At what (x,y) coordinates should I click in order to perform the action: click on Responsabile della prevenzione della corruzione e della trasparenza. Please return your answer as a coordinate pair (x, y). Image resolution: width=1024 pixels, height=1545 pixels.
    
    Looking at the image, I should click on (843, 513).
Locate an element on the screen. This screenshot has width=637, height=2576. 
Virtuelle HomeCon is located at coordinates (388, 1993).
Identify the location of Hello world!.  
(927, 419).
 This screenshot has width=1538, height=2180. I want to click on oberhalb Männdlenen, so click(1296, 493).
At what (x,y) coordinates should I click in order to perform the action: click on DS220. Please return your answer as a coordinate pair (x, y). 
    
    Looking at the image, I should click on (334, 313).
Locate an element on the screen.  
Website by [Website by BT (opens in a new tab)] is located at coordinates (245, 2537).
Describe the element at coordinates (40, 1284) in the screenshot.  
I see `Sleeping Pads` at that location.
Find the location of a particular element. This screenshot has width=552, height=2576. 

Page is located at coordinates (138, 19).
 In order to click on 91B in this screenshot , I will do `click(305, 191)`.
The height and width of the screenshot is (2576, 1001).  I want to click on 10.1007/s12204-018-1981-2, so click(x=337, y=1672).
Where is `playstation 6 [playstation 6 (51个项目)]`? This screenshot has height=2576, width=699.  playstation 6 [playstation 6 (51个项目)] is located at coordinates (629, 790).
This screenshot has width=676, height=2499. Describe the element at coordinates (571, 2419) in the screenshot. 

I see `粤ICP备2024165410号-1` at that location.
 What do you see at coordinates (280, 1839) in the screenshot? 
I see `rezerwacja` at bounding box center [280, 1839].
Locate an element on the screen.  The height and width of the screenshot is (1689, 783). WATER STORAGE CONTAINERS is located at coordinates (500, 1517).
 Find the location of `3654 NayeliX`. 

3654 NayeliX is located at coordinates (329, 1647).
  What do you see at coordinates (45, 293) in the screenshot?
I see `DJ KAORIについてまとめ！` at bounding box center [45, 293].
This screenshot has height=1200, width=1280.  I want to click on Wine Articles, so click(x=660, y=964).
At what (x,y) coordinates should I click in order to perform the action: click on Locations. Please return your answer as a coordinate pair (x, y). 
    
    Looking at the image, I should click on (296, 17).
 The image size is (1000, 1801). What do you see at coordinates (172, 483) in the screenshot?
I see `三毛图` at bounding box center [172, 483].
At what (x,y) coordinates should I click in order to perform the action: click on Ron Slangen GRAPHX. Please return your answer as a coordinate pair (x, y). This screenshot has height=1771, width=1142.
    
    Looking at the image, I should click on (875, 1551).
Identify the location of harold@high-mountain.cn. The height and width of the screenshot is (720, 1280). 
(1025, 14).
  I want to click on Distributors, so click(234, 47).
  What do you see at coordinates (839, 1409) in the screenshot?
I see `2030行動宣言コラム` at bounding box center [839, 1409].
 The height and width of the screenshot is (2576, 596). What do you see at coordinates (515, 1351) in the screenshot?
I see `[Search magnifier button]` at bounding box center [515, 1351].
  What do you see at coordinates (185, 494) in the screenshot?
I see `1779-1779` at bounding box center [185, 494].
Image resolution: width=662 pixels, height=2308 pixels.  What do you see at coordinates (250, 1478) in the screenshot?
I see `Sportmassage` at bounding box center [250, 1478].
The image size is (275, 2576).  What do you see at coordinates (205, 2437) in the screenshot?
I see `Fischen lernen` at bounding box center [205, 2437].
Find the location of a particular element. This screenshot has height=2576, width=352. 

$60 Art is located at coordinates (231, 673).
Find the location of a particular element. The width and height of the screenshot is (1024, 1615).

AIM OF THE TASK -
Respond with the exact lines running from the one that contains "has height=2576, width=352." through the last line of the data above, and no other lines.

TASK OUTPUT -
Find the location of a particular element. This screenshot has height=2576, width=352. 

$60 Art is located at coordinates (231, 673).
Find the location of a particular element. The width and height of the screenshot is (1024, 1615).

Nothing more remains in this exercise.